Host bus adapters with large data buffers and hardware context cache can optimize performance in Fibre Channel SANs.
BY MICHAEL SMITH
With strong growth predicted for Fibre Channel storage area network (SAN) hardware and software over the next few years, interest is growing in host bus adapter (HBA) architectures that provide the necessary server CPU offload and I/O processing to enable high-performance storage connectivity.
Two important aspects of HBA architecture are the data buffer and hardware context cache. The benefits of a large data buffer are particularly evident in long-distance applications, when operating at 2Gbps (or higher) data rates or in systems with a heavily loaded PCI bus.

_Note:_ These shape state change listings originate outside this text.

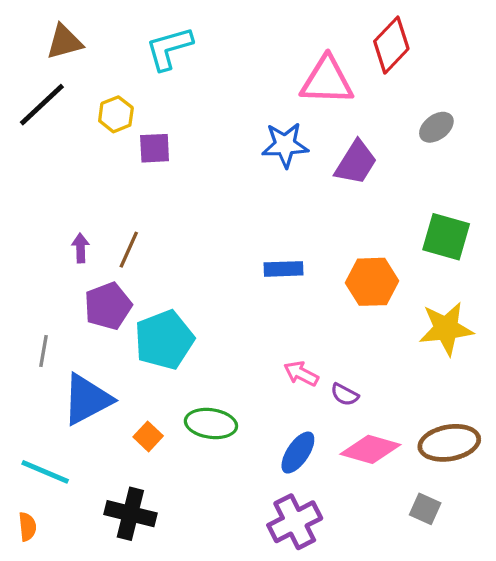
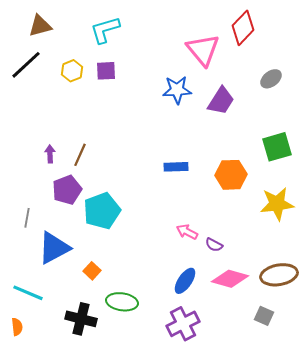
pink triangle: (327, 81) -> (203, 50), turned 48
purple square: (155, 148) -> (106, 71), moved
green square: (446, 237) -> (277, 147), turned -32
green ellipse: (211, 424) -> (122, 302), moved

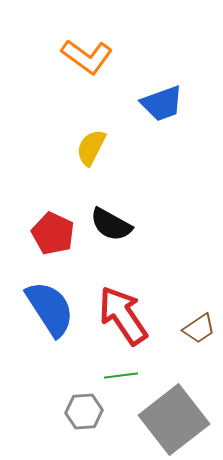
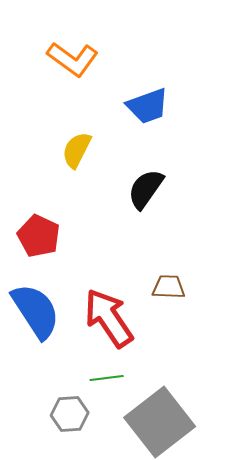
black semicircle: (111, 225) -> (146, 189), moved, turned 96
brown trapezoid: (199, 329) -> (169, 287), moved, turned -144

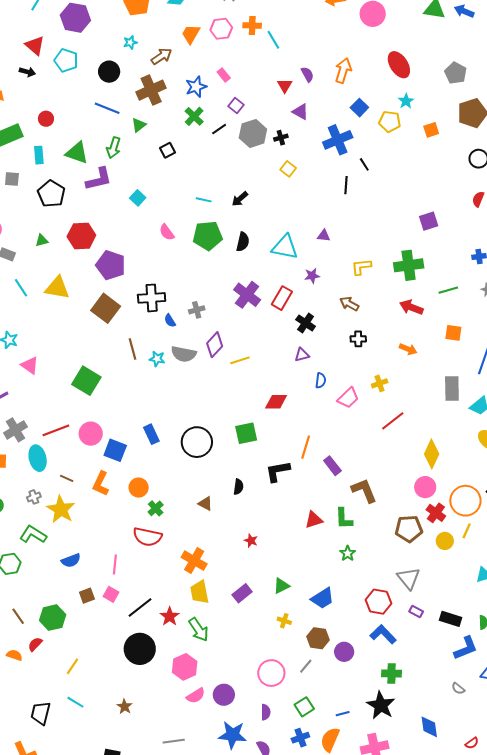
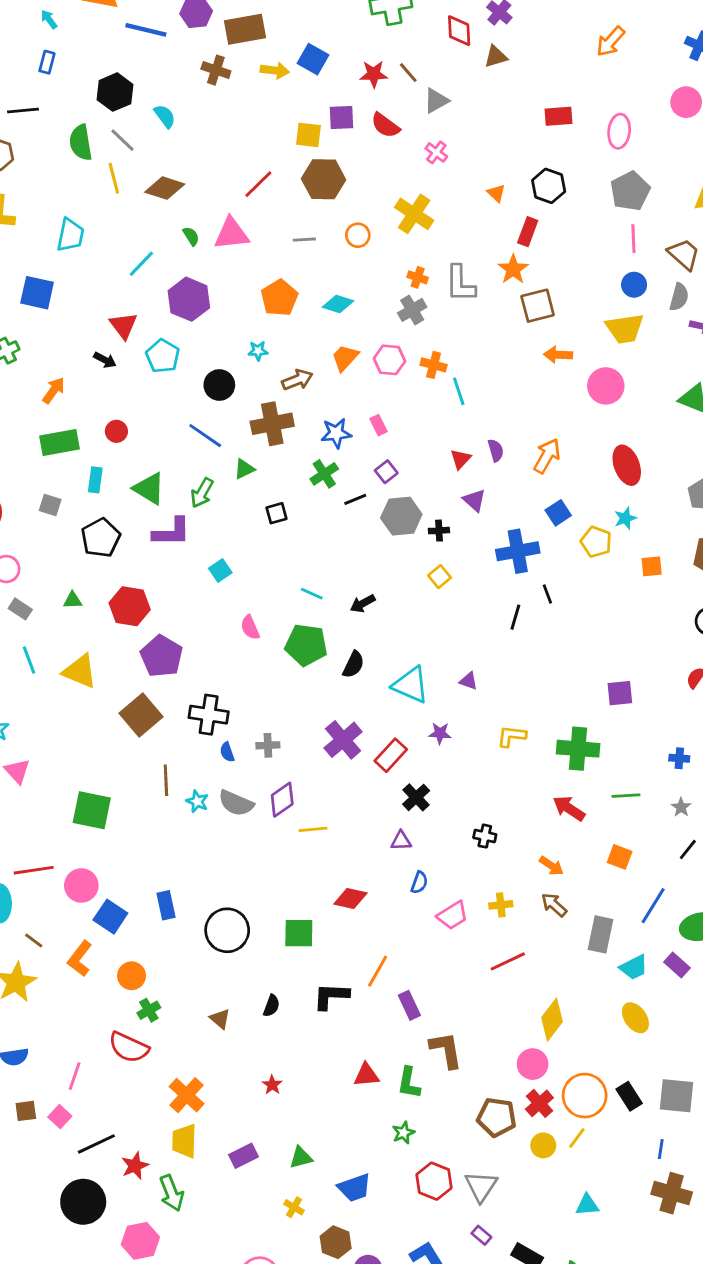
brown arrow: (349, 304) -> (554, 905), moved
green square: (86, 381) -> (92, 810), turned -32
red hexagon: (379, 602) -> (434, 1181), moved

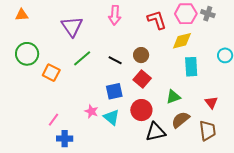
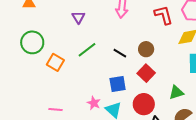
purple triangle: (72, 27) -> (78, 17), size x0.6
pink line: (53, 120) -> (55, 109), turned 56

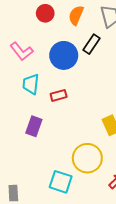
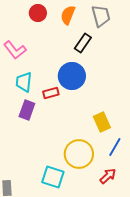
blue circle: (64, 55) -> (72, 76), moved
purple rectangle: (34, 126) -> (27, 110), moved

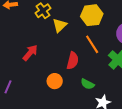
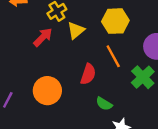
red arrow: (30, 53) -> (43, 37), moved
orange circle: (55, 81) -> (47, 91), moved, size x1.5

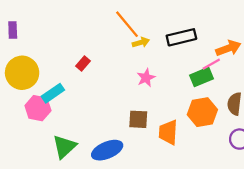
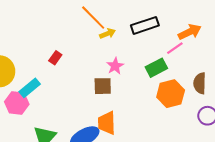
green rectangle: (202, 77) -> (156, 68), moved
brown square: (138, 119) -> (103, 86), moved
orange trapezoid: (168, 132) -> (107, 123), moved

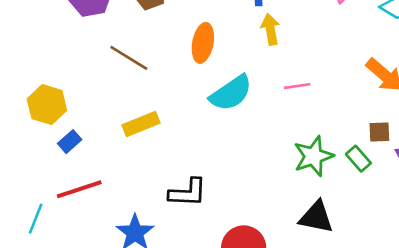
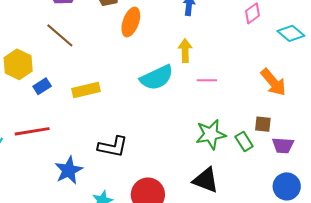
yellow arrow: (270, 29) -> (185, 51), moved
orange ellipse: (203, 43) -> (131, 22), moved
brown line: (129, 58) -> (60, 35), moved
blue rectangle: (70, 142) -> (42, 86), moved

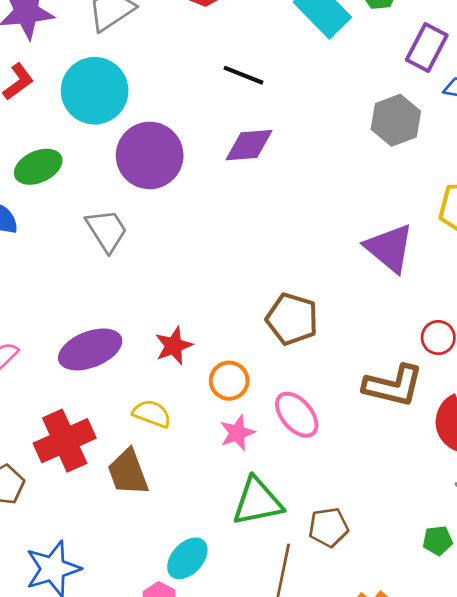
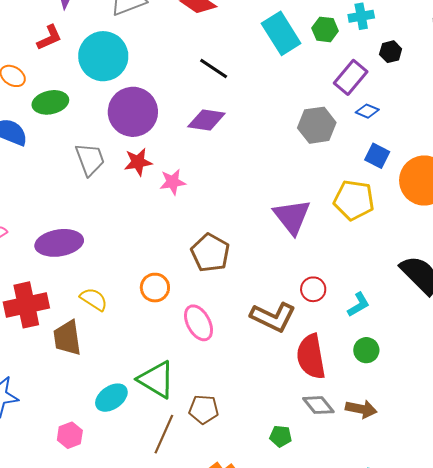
red star: (174, 346) -> (138, 162), moved
pink star: (237, 433) -> (173, 182), moved
green triangle: (257, 502) -> (156, 380), turned 30
cyan ellipse: (187, 558) -> (111, 398), moved

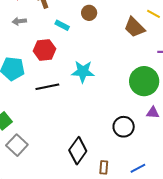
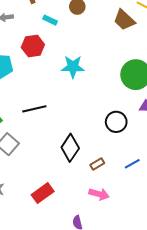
black line: (47, 87) -> (34, 109), moved
brown rectangle: (104, 167) -> (97, 164), turned 56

A hardware context cache is specialized SAN hardware that provides increased performance, improved server off-load, and greater scalability. The benefits of a hardware context cache can be particularly apparent in switched-fabric environments.
Need for data buffering
Applications such as remote backup, restore, campus-wide SANs, and the movement of high-bandwidth data (e.g., images, video, and large files) may require the movement of data over extended distances. Long-distance applications are becoming more common with the growth of SAN deployment and the use of repeaters and routers. While improving the utility of the Fibre Channel network, long-distance connections create challenges for high-performance data movement that an HBA with data buffering can address. A key enabler to improved performance of long-distance connections is the amount of buffer credit an HBA supports.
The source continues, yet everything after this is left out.